You know those moments in life where you know on the other side of the chasm sits an abruptly different reality than the one you know right now. Sometimes it’s good, sometimes it’s not but it’s always different. And sometimes, if we’re lucky, we get to toe right up to the edge, peek over the side and take a breath before you step across. But we always have to step across. One big breath, one foot, then the other, then repeat.
My experience in this has been limited, primarily anchored in me holding my breath staring at a pregnancy test that hadn’t yet revealed two pink lines. Knowing if that stick confirmed what I physically suspected, our lives would be forever altered. These breathless moments, waiting, were full of optimism and excitement for a future we very much wanted. One big breath, one foot, then the other, then repeat.
I’d honestly forgotten about this rare moment, knowing life fundamentally changes and stepping forward, until it happened again recently.
On a Saturday morning in December, I was snapping photos of my kids in a theater as they chowed down on popcorn and cotton candy, excitedly waiting for Paw Patrol Live to start. My husband was sick and stayed home so I took my kids solo; it was truly a delightful morning.
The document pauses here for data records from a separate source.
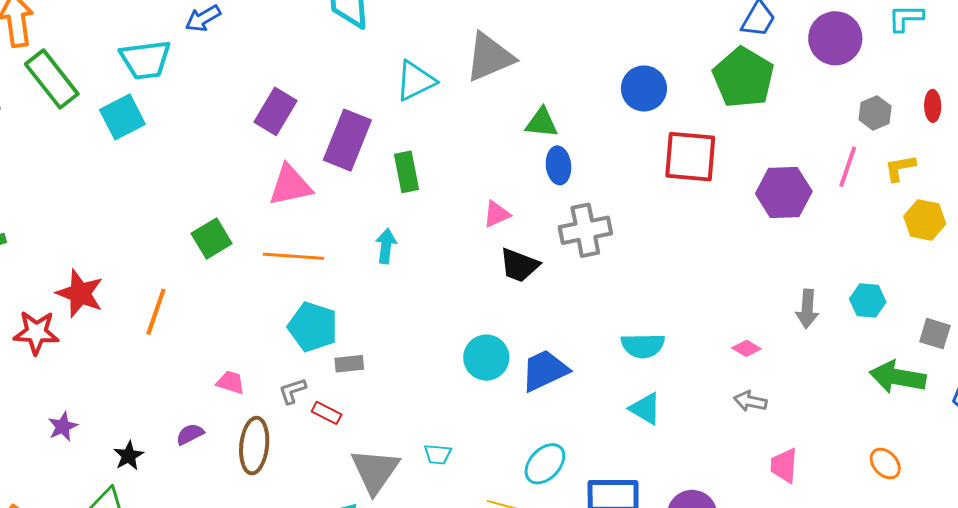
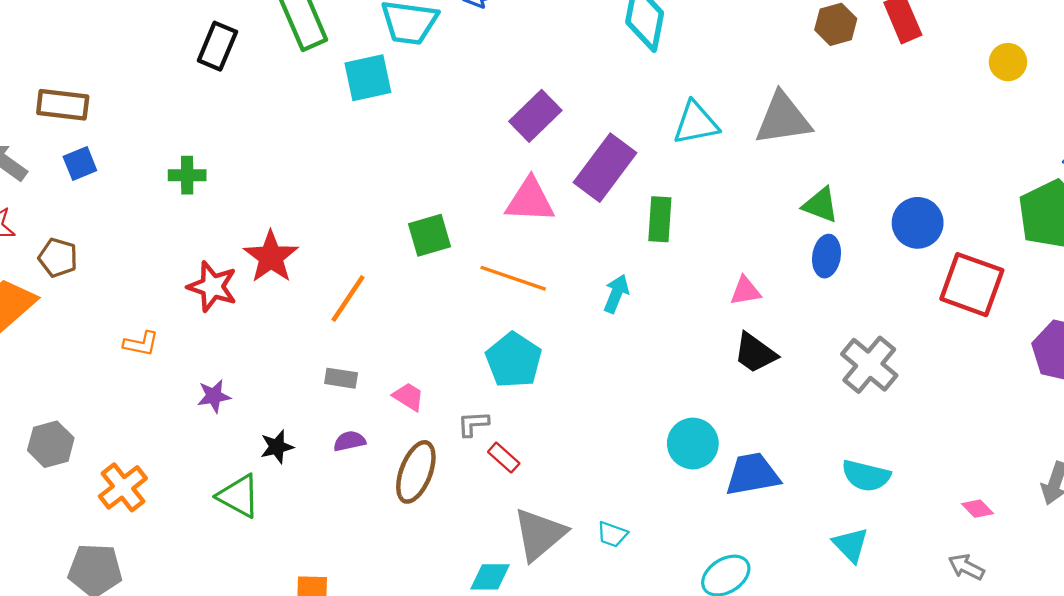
blue circle: (644, 88) -> (918, 223), moved
gray cross: (585, 230) -> (869, 365), moved, turned 36
gray rectangle: (349, 364) -> (341, 378), moved

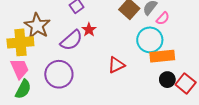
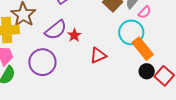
red star: (89, 30) -> (74, 35), moved
orange rectangle: (162, 56) -> (143, 49), turned 55

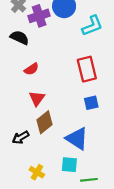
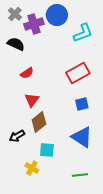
red rectangle: (87, 69) -> (78, 73), turned 75
blue triangle: (77, 139) -> (82, 137), moved
cyan square: (69, 165) -> (47, 150), moved

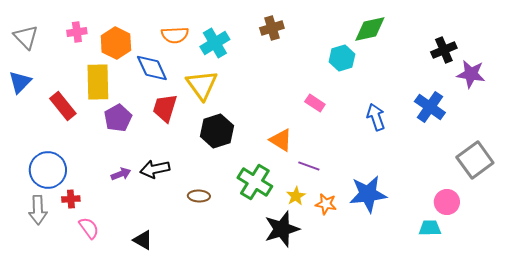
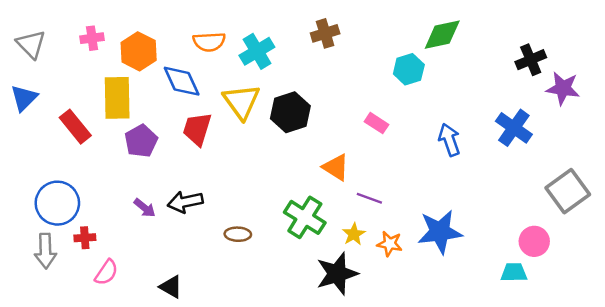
black hexagon: (217, 131) -> (290, 112), moved
purple arrow: (121, 174) -> (145, 208), turned 60
pink semicircle: (89, 228) -> (106, 272), turned 70

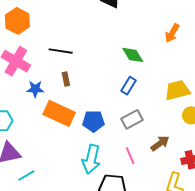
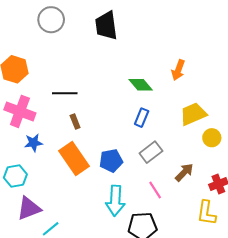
orange arrow: (172, 33) -> (178, 70), moved
blue star: (35, 89) -> (33, 143), moved
orange rectangle: (59, 113) -> (74, 158), turned 40

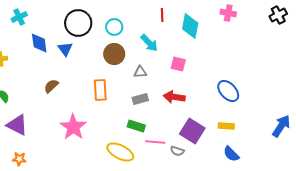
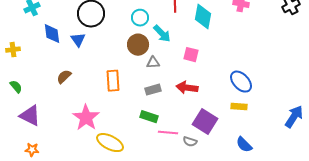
cyan circle: (114, 27) -> (140, 18), moved
brown circle: (114, 54) -> (138, 45), moved
yellow rectangle: (226, 126) -> (239, 107), moved
yellow ellipse: (120, 152) -> (110, 143), moved

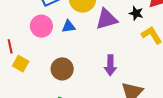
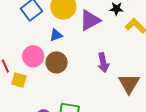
pink circle: (41, 26) -> (33, 56), moved
brown circle: (62, 69) -> (57, 62), moved

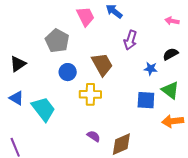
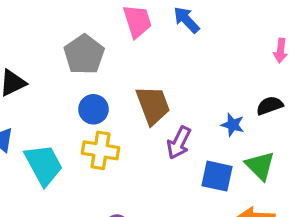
pink arrow: (172, 21) -> (281, 51), turned -104
purple arrow: (130, 40) -> (179, 143), moved
yellow cross: (90, 94) -> (101, 150), moved

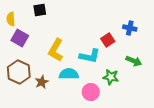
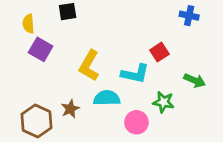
blue cross: (130, 28) -> (189, 16), moved
brown hexagon: (19, 72) -> (36, 121), moved

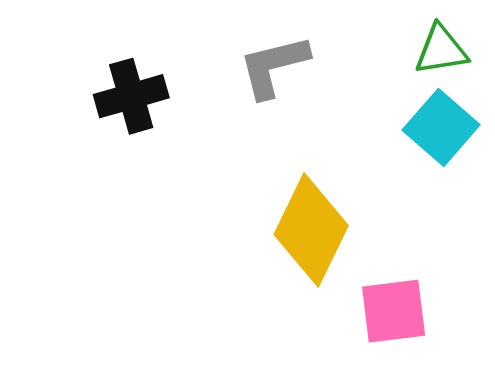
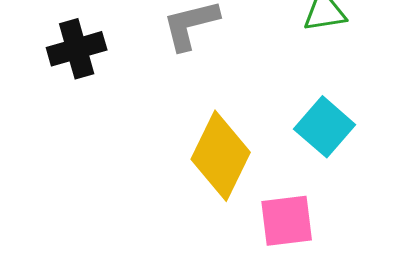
cyan square: (441, 127) -> (325, 127), moved

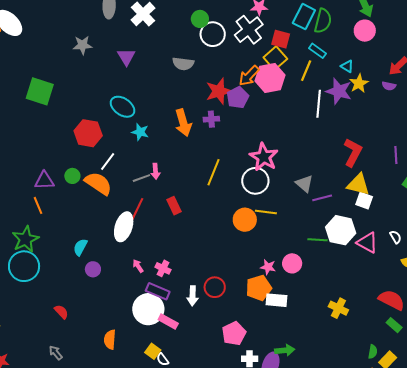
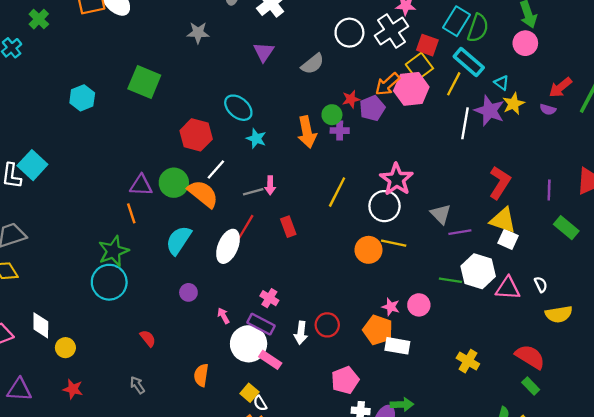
green circle: (200, 19) -> (332, 115), moved
cyan rectangle: (317, 51) -> (469, 62), size x1.5
purple triangle: (126, 57) -> (264, 52), moved
gray semicircle: (183, 64) -> (313, 64), turned -50
red star: (219, 91) -> (351, 99), size x0.6
green circle: (72, 176) -> (174, 183), size x1.6
pink triangle: (367, 243) -> (508, 288), turned -30
cyan semicircle: (80, 247) -> (179, 240), moved, size x1.5
pink arrow: (138, 266) -> (223, 316), moved
orange pentagon: (259, 288) -> (378, 330), turned 30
3 minutes before the show starts, a Whatsapp message to my family’s chat from my dad, letting us know he’s sent an email with an update on his back pain. Back pain he’d been experiencing since April, had been going to PT for and a few days prior, had gotten an MRI. Expecting a routine update, something about a pulled muscle or something else annoying/inconvenient but overall, minor, I tapped into my email and refreshed to open ‘Back and Hip Updates’. I found an email with several dense paragraphs that I knew I wouldn’t be able to fully read before Paw Patrol started so I skimmed and saw words I was not prepared for:
‘there’s no other way to say it: the news is bad.’
‘a fast-growing and invasive tumor’
I gasped sharply and pulled myself back from peering over the edge of my future reality and closed my email. I brought myself into the present, with tears in my eyes as the lights dimmed and those goofy-ass Paw Patrol actors danced their way on stage and captivated my little boys attention. I told my brain we’d deal with this later but right now, I was going to stay on this side of the divide.
Of course I’d need to read the email. I’d need to understand my new reality – the future I wasn’t ready for and didn’t want. But I knew enough from my skim to know, my world and my family’s world will forever be different on the other side of the chasm. And, even more rare than knowing you’re facing the chasm, is to get to decide when to stop dilly dallying and take the step forward to cross.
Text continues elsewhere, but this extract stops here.